Земля Великого змея
Шрифт:
— Засада! — заорал снизу Меса. — Фитили запалить!
— В сторону кораблей не стрелять, — рявкнул Кортес. — В своих попадете! Цельте по тем, что вдалеке. Абордажная команда, на правый борт! Один корабль за мной к левому судну! Два к правому!
Сигнальщик неистово замахал флажками, передавая распоряжение командира. Навигатор налег на штурвал, помогая рулевому на квартердеке [79] . За кормой «Сантьяго» вскипели пенные буруны.
Мешики уже облепили оба корабля, как злобные черные муравьи неповоротливых жуков. В общей массе индейских тел иногда сверкали доспехи испанцев. Слышались редкие выстрелы. От воинских кличей закладывало уши. Испанцев оттеснили от носа и кормы, они рубились, прижавшись спинами к мачтам.
79
Приподнятая часть палубы ближе к корме. На парусных судах там обычно располагался штурвал.

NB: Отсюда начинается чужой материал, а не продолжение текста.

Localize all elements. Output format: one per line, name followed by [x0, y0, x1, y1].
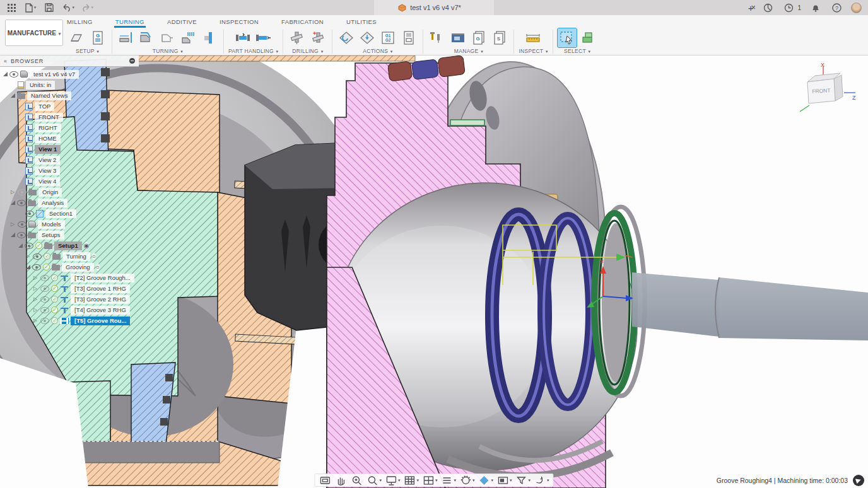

Ромка напялил на голову морион и потуже подтянул ремешок. Покачал в руке легкий круглый щит и ступил одной ногой на ограждение над скулой корабля, которой тот должен был навалиться на борт «Зяблика».
Мирослав в ватных трофейных доспехах на голое тело и пожарным топором наперевес встал за его плечом. За ними столпились две дюжины мечников в полном вооружении. Арбалетчики и аркебузиры поспешили отодвинуться подальше от места предстоящей схватки.
Индейцы заметили приближающийся корабль. Рой стрел и дротиков забарабанил по поднятым щитам, впился в палубу флагмана. Индейцы на «Зяблике» метались, зажимаемые меж молотом и наковальней. Команда осаждаемого корабля взбодрилась, мечи засверкали быстрее. Между двух бортов раздавленным орехом хрустнула мешикская лодка. Над головой затрещали реи, засвистели веревки, обрываясь и путаясь с канатами атакуемого корабля.
Не дожидаясь, пока борта сойдутся, Ромка перепрыгнул зияющую пропасть под ногами и приземлился на палубу, сломав о нагрудник стеклянный наконечник дротика. Рубанул не глядя. Вытащил едва не застрявший меч. Уклонился от направленного в лицо копья. Ткнул острием из-под щита. Снова рубанул, доворачивая кисть. Рядом косой прошелся по головам топор Мирослава. Собаками с раненого медведя слетели мешики, повисшие на его плечах. Загрохотали кирасы приземляющихся на палубу испанцев, собирающихся в сомкнутый строй. По одному застучали ружейные выстрелы, настигая бегущих. Кровь потекла по настилу, сливаясь за борт тягучими потоками. Индейцы дрогнули и побежали. Они прыгали за борт, гребли к лодкам, стараясь спастись от разящей толедской стали, но удавалось это немногим. Заговорили пушки, разнося на куски забитые людьми суденышки.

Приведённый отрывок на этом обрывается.